### What you are asked to do
Give the number of lines in the data that contain the word "愛乃天使"; no other text is needed.

### Raw data ###

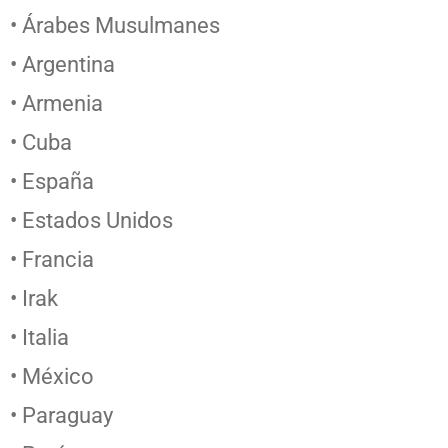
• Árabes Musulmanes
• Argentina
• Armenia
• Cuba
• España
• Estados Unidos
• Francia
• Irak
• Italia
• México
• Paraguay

###
### Raw data ###

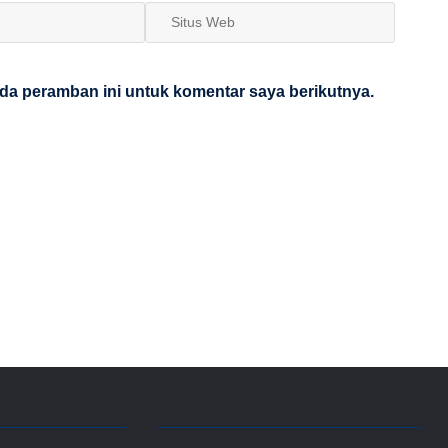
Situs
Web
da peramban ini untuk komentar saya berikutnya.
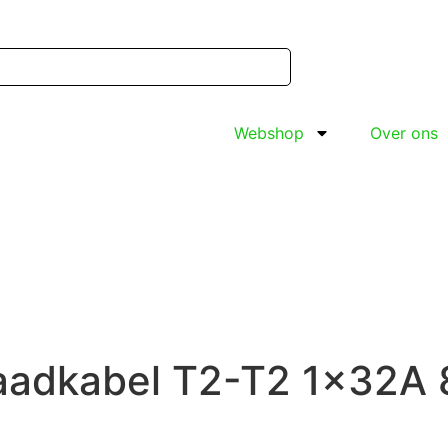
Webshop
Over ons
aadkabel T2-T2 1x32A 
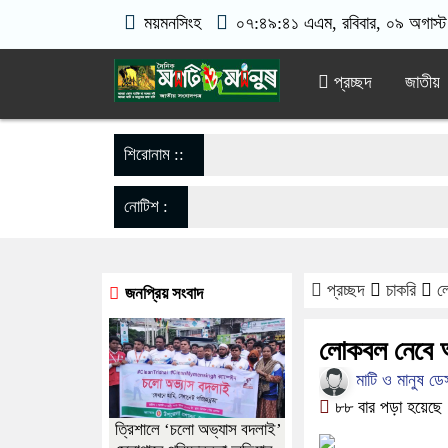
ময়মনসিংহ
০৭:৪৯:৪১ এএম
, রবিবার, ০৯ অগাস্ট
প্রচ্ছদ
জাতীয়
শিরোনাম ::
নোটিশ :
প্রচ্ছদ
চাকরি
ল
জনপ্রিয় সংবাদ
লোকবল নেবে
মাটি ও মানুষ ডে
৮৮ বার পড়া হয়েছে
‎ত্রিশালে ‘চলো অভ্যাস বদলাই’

###
### Raw data ###

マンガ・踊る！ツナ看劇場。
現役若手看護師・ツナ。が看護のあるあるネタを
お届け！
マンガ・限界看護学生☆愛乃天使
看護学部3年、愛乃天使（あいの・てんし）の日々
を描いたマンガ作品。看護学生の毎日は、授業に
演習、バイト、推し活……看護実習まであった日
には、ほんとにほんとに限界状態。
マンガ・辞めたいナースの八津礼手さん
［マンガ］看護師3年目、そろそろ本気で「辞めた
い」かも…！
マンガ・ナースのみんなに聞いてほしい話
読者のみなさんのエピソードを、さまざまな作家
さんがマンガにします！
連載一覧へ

###

### Written solution
2